Dem Urteil des BFH aus 2022 (Urteil v. 28.09.2022 – VIII R 20/20) folgend, erkennt die Finanzverwaltung nun auch punktuell satzungsdurchbrechende Beschlüsse über inkongruente Gewinnausschüttungen an, sofern diese in der Gesellschafterversammlung mit den Stimmen aller Gesellschafter gefasst wurden und von keinem Gesellschafter angefochten werden können. Entscheidend soll dabei sein, dass sich die Wirkung des Beschlusses in der betreffenden Maßnahme als Einzelakt erschöpft, so dass der Gesellschaftsvertrag dadurch zwar (punktuell) verletzt, nicht aber mit Wirkung für die Zukunft geändert wird.
In Anlehnung an das Urteil des BFH aus 2021 (Urteil v. 28.09.2021 – VIII R 25/19) sollen nunmehr außerdem zeitlich inkongruente Gewinnausschüttungen steuerlich anerkannt werden. Dabei handelt es sich um Gesellschafterbeschlüsse, nach denen der Anteil eines Mehrheitsgesellschafters ihm nicht ausgeschüttet, sondern in eine gesellschafterbezogene Rücklage eingestellt wird. Dies soll auch dann gelten, wenn zugleich die Gewinnanteile von Minderheitsgesellschaftern ausgeschüttet werden. Das BMF stellt in diesem Zusammenhang klar, dass die Einstellung eines Gewinnanteils in eine gesellschafterbezogene Gewinnrücklage bei einem herrschenden Gesellschafter nicht zum Zufluss von Kapitalerträgen (nach § 20 Abs. 1 Nr. 1 S. 1 i.V.m. 11 Abs. 1 S. 1 EStG) führt.
Gleichzeitig stellt das BMF für die Gewinnausschüttungen von Aktiengesellschaften fest, dass inkongruente Gewinnverteilungen dort weiterhin nur dann anerkannt werden, wenn diese bereits gem. § 60 Abs. 3 AktG in der Satzung vorgesehen sind. Öffnungsklauseln oder satzungsdurchbrechende Beschlüsse – wie sie bei der GmbH nunmehr anerkannt werden – erfüllen diese Voraussetzungen nicht.

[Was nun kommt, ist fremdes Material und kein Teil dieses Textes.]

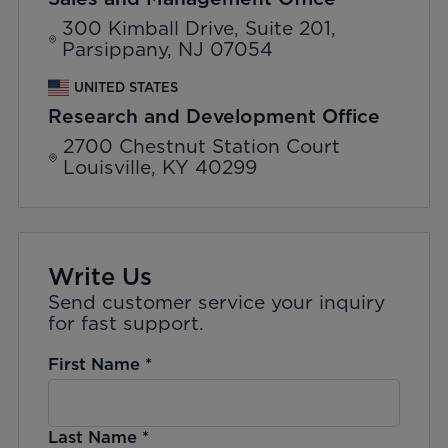
300 Kimball Drive, Suite 201,
Parsippany, NJ 07054
UNITED STATES
Research and Development Office
2700 Chestnut Station Court
Louisville, KY 40299
Write Us
Send customer service your inquiry
for fast support.
First Name
*
Last Name
*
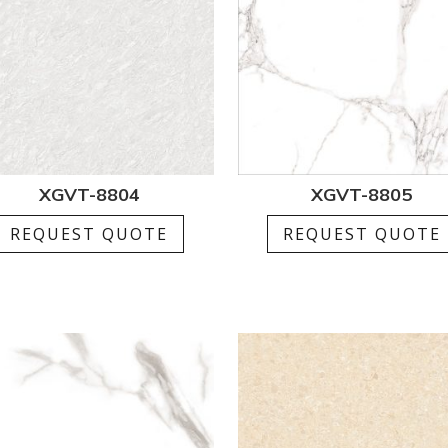
XGVT-8804
XGVT-8805
REQUEST QUOTE
REQUEST QUOTE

Die Klarstellung des BMF, dass die Finanzverwaltung der Rechtsprechung des BFH zur steuerlichen Anerkennung inkongruenter Gewinnausschüttungen folgt, ist zu begrüßen. Sie schafft – jedenfalls für die ausdrücklich benannten Fälle der Gewinnausschüttung bei einer GmbH – Rechtssicherheit und ermöglicht damit eine verlässliche steuerliche Planung in diesem Bereich.

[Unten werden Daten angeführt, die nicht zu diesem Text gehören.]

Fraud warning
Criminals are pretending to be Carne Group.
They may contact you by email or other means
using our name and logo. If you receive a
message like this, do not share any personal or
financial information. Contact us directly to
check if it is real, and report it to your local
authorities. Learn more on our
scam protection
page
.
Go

Offen bleibt hingegen die Frage, ob inkongruente Gewinnausschüttungen als Schenkung unter den Gesellschaftern zu werten sind und damit Schenkungsteuer auslösen können. Dafür müssten sie als freigebige Zuwendung (vgl. § 7 Abs. 1 Nr. 1 ErbStG) qualifiziert werden, was im Einzelfall unterschiedlich beurteilt werden dürfte.